[Opening Recorded information section]

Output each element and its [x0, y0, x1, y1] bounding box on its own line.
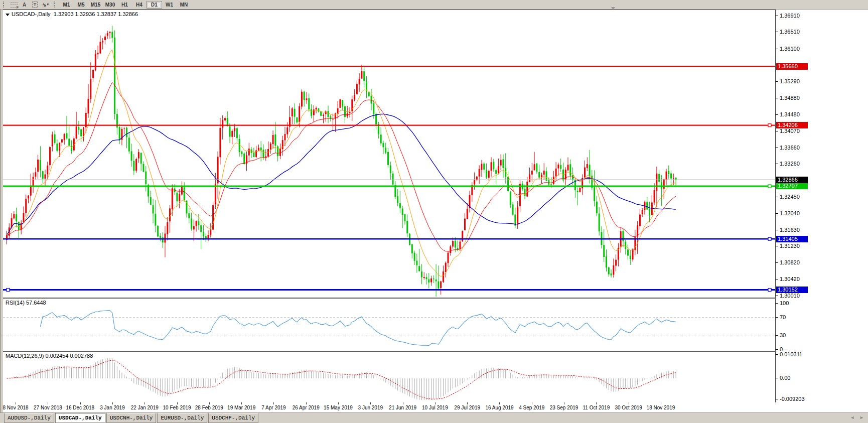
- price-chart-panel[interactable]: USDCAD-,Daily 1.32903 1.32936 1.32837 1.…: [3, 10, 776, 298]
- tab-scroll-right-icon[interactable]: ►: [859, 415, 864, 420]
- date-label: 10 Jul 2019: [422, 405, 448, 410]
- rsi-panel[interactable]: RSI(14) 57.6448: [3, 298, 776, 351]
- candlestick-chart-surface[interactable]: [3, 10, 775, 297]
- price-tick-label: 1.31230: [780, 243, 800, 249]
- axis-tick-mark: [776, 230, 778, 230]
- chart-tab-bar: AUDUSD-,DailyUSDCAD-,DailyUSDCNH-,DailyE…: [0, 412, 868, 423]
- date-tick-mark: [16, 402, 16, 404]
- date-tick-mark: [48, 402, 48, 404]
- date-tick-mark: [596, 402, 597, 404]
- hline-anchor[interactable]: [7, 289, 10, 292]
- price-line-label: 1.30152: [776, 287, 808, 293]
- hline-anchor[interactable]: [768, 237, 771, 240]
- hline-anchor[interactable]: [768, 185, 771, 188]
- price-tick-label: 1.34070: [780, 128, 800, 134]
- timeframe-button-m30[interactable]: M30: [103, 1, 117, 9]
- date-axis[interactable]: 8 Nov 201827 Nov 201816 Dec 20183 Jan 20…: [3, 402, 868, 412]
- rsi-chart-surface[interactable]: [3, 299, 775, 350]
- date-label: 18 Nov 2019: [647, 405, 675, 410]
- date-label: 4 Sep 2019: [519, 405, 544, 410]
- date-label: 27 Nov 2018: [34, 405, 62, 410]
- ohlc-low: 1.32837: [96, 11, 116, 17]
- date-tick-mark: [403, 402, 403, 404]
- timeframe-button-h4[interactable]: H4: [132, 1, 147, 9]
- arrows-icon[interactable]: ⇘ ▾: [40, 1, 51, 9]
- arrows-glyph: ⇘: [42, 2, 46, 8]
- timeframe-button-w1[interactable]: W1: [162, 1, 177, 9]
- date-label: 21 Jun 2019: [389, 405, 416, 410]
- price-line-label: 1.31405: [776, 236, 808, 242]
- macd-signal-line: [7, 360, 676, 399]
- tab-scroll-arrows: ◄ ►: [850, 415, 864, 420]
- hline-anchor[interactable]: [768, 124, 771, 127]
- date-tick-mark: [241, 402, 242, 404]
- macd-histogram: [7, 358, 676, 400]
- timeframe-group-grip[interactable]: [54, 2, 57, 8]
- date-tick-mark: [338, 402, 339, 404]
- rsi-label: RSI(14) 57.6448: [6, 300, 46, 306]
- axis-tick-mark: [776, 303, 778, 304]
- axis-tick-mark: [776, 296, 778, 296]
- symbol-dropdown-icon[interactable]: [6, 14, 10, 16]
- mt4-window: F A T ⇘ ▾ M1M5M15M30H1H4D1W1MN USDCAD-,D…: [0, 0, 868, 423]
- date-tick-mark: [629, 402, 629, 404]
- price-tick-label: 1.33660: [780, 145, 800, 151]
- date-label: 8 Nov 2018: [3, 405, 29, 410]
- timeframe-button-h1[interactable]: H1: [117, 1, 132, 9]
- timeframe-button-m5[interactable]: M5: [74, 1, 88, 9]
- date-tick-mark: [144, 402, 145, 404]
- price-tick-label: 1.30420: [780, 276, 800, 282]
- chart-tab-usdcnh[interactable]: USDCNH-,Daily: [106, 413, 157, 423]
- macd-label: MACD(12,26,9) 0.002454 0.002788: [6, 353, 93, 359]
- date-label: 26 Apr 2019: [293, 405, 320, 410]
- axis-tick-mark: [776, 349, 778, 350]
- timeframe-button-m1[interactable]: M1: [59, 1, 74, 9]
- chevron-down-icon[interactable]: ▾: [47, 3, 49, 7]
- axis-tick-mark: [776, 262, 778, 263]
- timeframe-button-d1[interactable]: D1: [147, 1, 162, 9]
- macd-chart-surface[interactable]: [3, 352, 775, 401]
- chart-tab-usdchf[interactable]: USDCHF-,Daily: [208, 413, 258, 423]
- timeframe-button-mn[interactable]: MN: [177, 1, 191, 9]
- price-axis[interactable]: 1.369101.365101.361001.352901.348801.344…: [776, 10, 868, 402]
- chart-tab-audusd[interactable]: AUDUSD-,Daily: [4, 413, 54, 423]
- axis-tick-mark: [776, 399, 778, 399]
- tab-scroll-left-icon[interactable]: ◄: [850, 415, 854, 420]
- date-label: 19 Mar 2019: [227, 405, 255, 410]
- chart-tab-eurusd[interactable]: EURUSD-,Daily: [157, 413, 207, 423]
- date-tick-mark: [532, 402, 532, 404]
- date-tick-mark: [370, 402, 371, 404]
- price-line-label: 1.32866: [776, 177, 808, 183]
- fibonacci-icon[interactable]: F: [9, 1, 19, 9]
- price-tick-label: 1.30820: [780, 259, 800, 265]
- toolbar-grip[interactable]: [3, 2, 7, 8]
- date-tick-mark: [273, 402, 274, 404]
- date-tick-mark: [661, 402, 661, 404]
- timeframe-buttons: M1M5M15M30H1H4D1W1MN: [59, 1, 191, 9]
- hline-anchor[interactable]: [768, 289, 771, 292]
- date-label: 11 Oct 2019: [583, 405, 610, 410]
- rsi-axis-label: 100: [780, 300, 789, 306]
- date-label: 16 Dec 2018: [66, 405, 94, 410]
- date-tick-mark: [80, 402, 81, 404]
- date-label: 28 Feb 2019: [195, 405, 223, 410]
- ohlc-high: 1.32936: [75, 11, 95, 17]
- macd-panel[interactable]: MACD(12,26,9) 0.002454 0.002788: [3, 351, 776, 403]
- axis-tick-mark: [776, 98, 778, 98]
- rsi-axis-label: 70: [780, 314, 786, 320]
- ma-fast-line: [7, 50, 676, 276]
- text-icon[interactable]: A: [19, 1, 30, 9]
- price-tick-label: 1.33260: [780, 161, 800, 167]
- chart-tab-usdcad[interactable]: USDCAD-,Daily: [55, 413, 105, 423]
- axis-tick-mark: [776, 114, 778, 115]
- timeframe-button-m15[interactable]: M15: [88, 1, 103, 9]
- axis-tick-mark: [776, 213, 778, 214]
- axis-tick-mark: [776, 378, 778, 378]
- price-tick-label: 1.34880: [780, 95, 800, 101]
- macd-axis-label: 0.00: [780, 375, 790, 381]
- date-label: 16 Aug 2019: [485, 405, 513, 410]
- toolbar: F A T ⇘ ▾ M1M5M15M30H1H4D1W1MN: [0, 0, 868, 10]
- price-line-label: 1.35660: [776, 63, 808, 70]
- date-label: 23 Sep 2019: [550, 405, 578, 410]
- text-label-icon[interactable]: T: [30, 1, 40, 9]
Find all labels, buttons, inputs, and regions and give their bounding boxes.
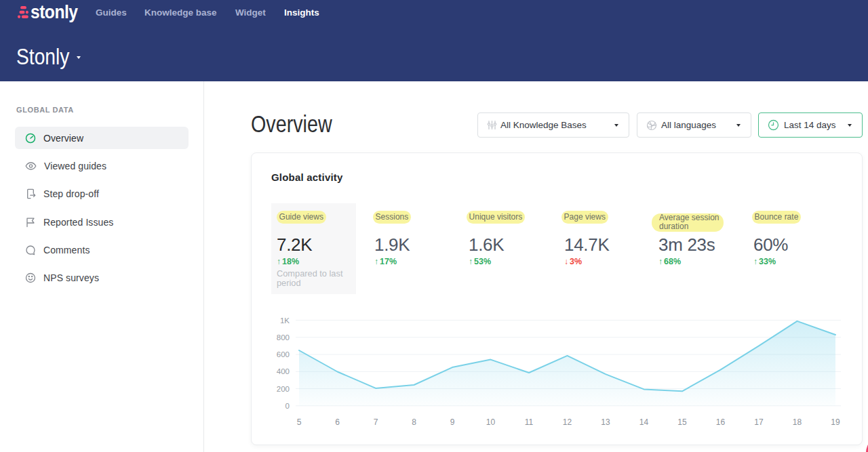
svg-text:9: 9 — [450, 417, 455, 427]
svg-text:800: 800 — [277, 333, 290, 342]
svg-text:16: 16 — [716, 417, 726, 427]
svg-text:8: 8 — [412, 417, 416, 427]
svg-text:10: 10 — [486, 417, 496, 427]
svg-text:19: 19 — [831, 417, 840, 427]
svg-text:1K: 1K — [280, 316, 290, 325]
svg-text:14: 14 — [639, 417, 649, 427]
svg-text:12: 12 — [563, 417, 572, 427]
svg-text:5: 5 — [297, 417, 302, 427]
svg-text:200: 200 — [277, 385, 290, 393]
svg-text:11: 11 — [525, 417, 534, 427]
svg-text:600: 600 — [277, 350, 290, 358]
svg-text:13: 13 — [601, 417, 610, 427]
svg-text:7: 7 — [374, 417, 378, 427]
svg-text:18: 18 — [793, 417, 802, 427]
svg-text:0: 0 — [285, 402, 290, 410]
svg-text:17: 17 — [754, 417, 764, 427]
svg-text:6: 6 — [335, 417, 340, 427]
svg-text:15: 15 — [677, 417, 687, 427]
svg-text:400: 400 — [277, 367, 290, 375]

[Closing Recorded information section]

Work item: Starting from the data above, filter for lines with "chart" and copy each one.

Answer box:
- price-chart-panel[interactable]: USDCAD-,Daily 1.32903 1.32936 1.32837 1.…: [3, 10, 776, 298]
- candlestick-chart-surface[interactable]: [3, 10, 775, 297]
- chart-tab-bar: AUDUSD-,DailyUSDCAD-,DailyUSDCNH-,DailyE…: [0, 412, 868, 423]
- rsi-chart-surface[interactable]: [3, 299, 775, 350]
- chart-tab-usdcnh[interactable]: USDCNH-,Daily: [106, 413, 157, 423]
- macd-chart-surface[interactable]: [3, 352, 775, 401]
- chart-tab-usdchf[interactable]: USDCHF-,Daily: [208, 413, 258, 423]
- chart-tab-audusd[interactable]: AUDUSD-,Daily: [4, 413, 54, 423]
- chart-tab-eurusd[interactable]: EURUSD-,Daily: [157, 413, 207, 423]
- chart-tab-usdcad[interactable]: USDCAD-,Daily: [55, 413, 105, 423]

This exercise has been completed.